The finest example of this is the way in which you emerge with a far more balanced view of Vivian than the people she actually knew, and this all depends on the period in which she was encountered. In later years, if you are to believe the families’ accounts, she was batty, belligerent and borderline abusive. But taken against the obvious issues displayed by the more self-obsessed and tricky children of the ‘70s (and parents, especially in the case of the last family she worked for), one comes away with a feeling that this was a woman who had spent a life only in the service of others so that she could pursue her true calling: the recording of life around her with an exceptional eye, a sense of humour and a deep understanding of the precarious nature of life. It’s no wonder that, as she grew older, her status as a permanent outsider, combined with the fact that the families she worked for became less well-balanced, finally ground her down. This is reflected in the fact that she allowed the Ginsbergs to call her ‘Viv’ whereas the bratty later charges were only allowed ‘Miss Maiers’ (note the added ‘s’). I would imagine that by the late ‘70s she knew that she would die alone and in relative poverty, but this was a price she was willing to pay in the service of a greater muse.
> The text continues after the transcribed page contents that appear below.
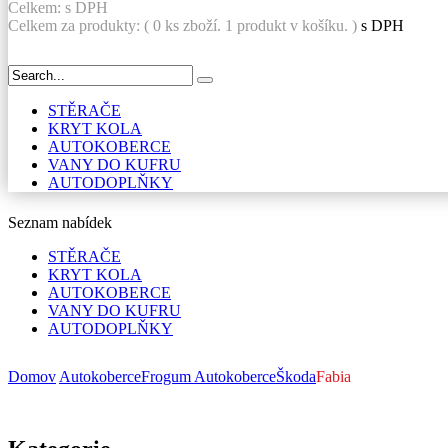
Celkem:
s DPH
Celkem za produkty: (
0
ks zboží.
1 produkt v košíku.
)
s DPH
STĚRAČE
KRYT KOLA
AUTOKOBERCE
VANY DO KUFRU
AUTODOPLŇKY
Seznam nabídek
STĚRAČE
KRYT KOLA
AUTOKOBERCE
VANY DO KUFRU
AUTODOPLŇKY
Domov
Autokoberce
Frogum Autokoberce
Škoda
Fabia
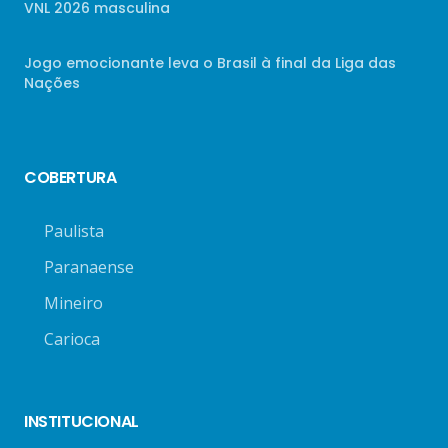
VNL 2026 masculina
Jogo emocionante leva o Brasil à final da Liga das
Nações
COBERTURA
Paulista
Paranaense
Mineiro
Carioca
INSTITUCIONAL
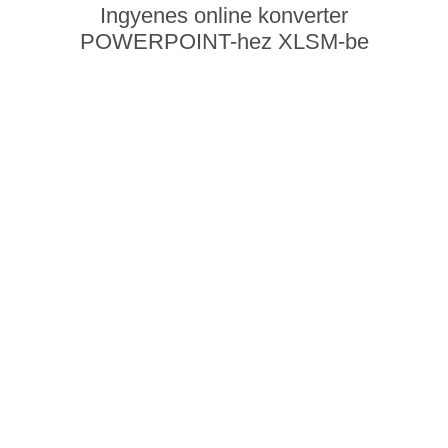
Ingyenes online konverter
POWERPOINT-hez XLSM-be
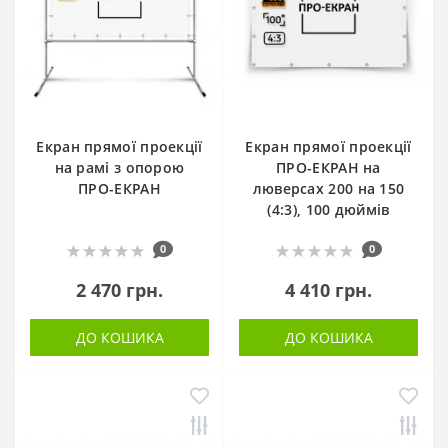
Екран прямої проекції
Екран прямої проекції
на рамі з опорою
ПРО-ЕКРАН на
ПРО-ЕКРАН
люверсах 200 на 150
(4:3), 100 дюймів
0
0
2 470 грн.
4 410 грн.
ДО КОШИКА
ДО КОШИКА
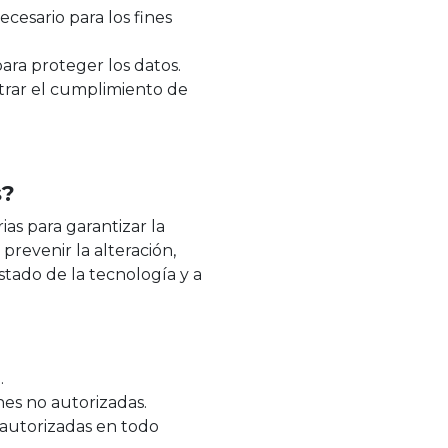
cesario para los fines
ra proteger los datos.
trar el cumplimiento de
s?
as para garantizar la
prevenir la alteración,
stado de la tecnología y a
.
nes no autorizadas.
 autorizadas en todo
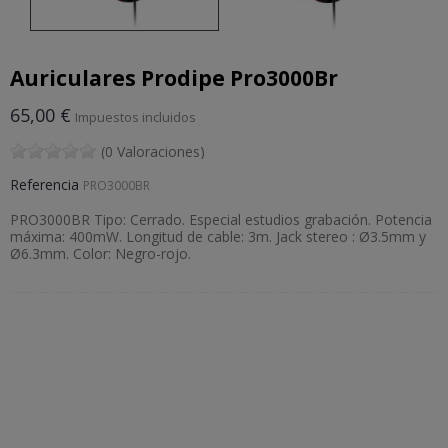
Auriculares Prodipe Pro3000Br
65,00 €
Impuestos incluidos
(0 Valoraciones)
Referencia
PRO3000BR
PRO3000BR Tipo: Cerrado. Especial estudios grabación. Potencia
máxima: 400mW. Longitud de cable: 3m. Jack stereo : Ø3.5mm y
Ø6.3mm. Color: Negro-rojo.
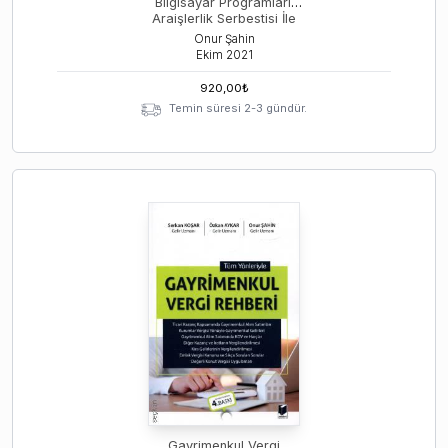
Bilgisayar Programları:
Araişlerlik Serbestisi İle
Özgür Ve Açık Kaynak
Onur Şahin
Kodlu Programlar
Ekim
2021
920,00
₺
Temin süresi 2-3 gündür.
Gayrimenkul Vergi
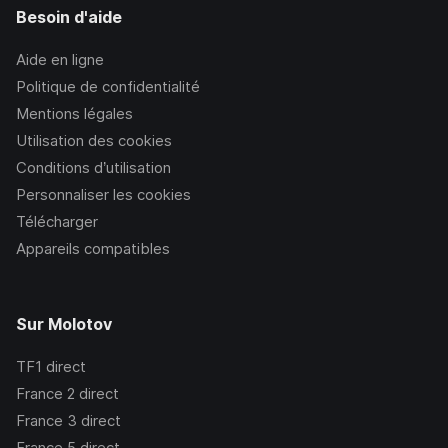
Besoin d'aide
Aide en ligne
Politique de confidentialité
Mentions légales
Utilisation des cookies
Conditions d’utilisation
Personnaliser les cookies
Télécharger
Appareils compatibles
Sur Molotov
TF1
direct
France 2
direct
France 3
direct
France 5
direct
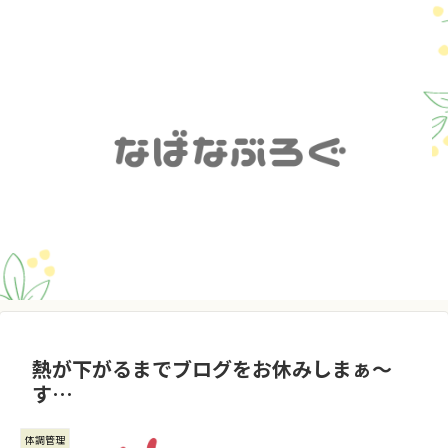
熱が下がるまでブログをお休みしまぁ～
す…
体調管理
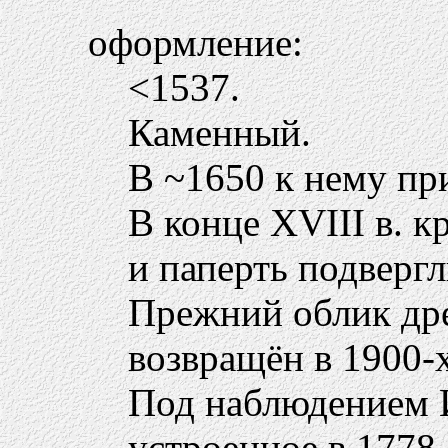
оформление:
<1537.
Каменный.
В ~1650 к нему пр
В конце XVIII в. к
и паперть подвергл
Прежний облик дре
возвращён в 1900-х
Под наблюдением 
устроенное в 1778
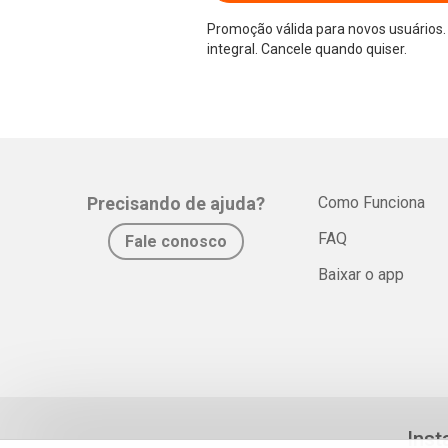
Promoção válida para novos usuários. 
integral. Cancele quando quiser.
Precisando de ajuda?
Como Funciona
FAQ
Fale conosco
Baixar o app
Inst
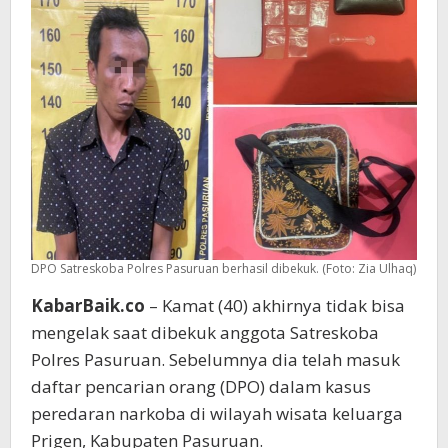
Kejar-
kejaran
DPO Satreskoba Polres Pasuruan berhasil dibekuk. (Foto: Zia Ulhaq)
KabarBaik.co
– Kamat (40) akhirnya tidak bisa
mengelak saat dibekuk anggota Satreskoba
Polres Pasuruan. Sebelumnya dia telah masuk
daftar pencarian orang (DPO) dalam kasus
peredaran narkoba di wilayah wisata keluarga
Prigen, Kabupaten Pasuruan.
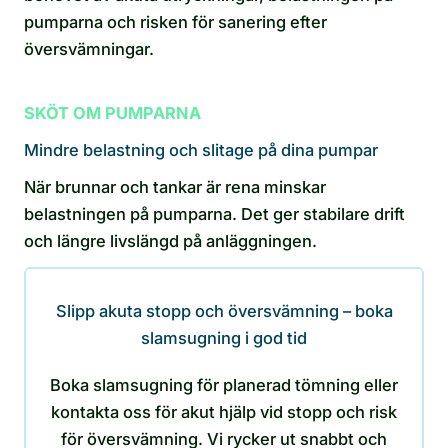
pumparna och risken för sanering efter
översvämningar.
SKÖT OM PUMPARNA
Mindre belastning och slitage på dina pumpar
När brunnar och tankar är rena minskar
belastningen på pumparna. Det ger stabilare drift
och längre livslängd på anläggningen.
Slipp akuta stopp och översvämning – boka
slamsugning i god tid
Boka slamsugning för planerad tömning eller
kontakta oss för akut hjälp vid stopp och risk
för översvämning. Vi rycker ut snabbt och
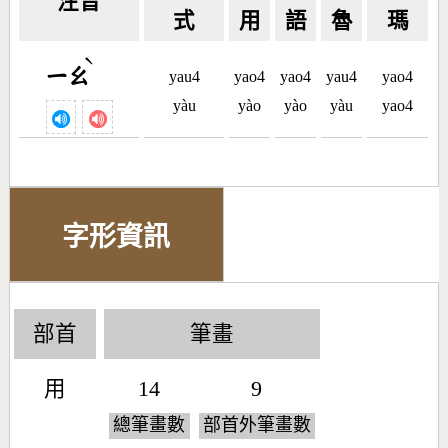
注音
式
用
語
魯
瑪
ˋ
ㄧㄠ
yau4
yao4
yao4
yau4
yao4
yàu
yào
yào
yàu
yao4
字形資訊
部首
筆畫
用
14
9
總筆畫數
部首外筆畫數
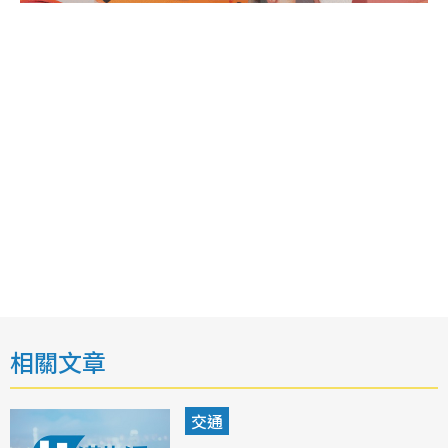
相關文章
交通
In comparison Alan Yentob’s Imagine series BBC doc  - Vivian Maier: Who Took Nanny's Pictures - is predictably woeful. As with all of this criminally vanity project-like series, it’s redolent with the diminutive, inflated ego of Yentob although, to be fair, he’s far less prominent than usual.  But one senses that it’s he who pushes the first half’s obsession with the bargain-hunter aspect of the ‘Maier industry’. Like a miniature, even more egomaniacal, David Dickinson he keeps probing the owners of Vivian’s legacy (here represented by Ron Slattery and Jeff Goldstein: Maloof was making his own film simultaneously) as to how much money they paid for (and subsequently made on) the pictures and boxes of ephemera. Luckily, just as it really seems as though Yentob is presenting us with a bourgeois version of Storage Hunters, the film finally gets around to giving us some interesting facts which, when tallied with Maloof’s (far better) film make for interesting contrast.

Yet, if there’s one aspect that the BBC version of events excels in, it’s the chronology and background to Vivian’s self-education in photography. You get no sense from Maloof that Vivian ever paid attention to other photographers whereas she not only lived with another female photographer in her early years, but she was known to have studied the masters. And Maloof’s slant of anti-academia is belied by the fact that he was allegedly alerted to the worth of the treasure trove he unearthed by a ‘Californian Art Professor’, according to Ron Slattery, as well as the appearance of at least two heavyweight ‘Maier scholars’.

However as an earlier (and visibly rushed) work it mostly fails.  Falling even more egregiously into the trap of ‘background story’ it ends up feeling not unlike a Catherine Cookson novel; full of illegitimate children and disgraced chambermaids. What it fails to mention is that just about every family under the sun has such skeletons clogging up their closet; especially in the turmoil of the early 20th century. One ends up confused as to whether this is a soap opera-cum-detective tale or a film about the arts  – something which has beset so many recent documentaries (cf: Looking for Sugarman another film which obsesses over the romantic myth of the undiscovered genius).

But if you watch both films back-to-back (as I did) you’ll come away with at least a sense that Vivian Maier was neither more eccentric or strange than the majority of us, and that it’s probably far too soon to be heaping her with plaudits or superlatives. One look at her work speaks far more eloquently than any film could, and that’s not only what she would have undoubtedly wanted, but also what she undoubtedly deserves.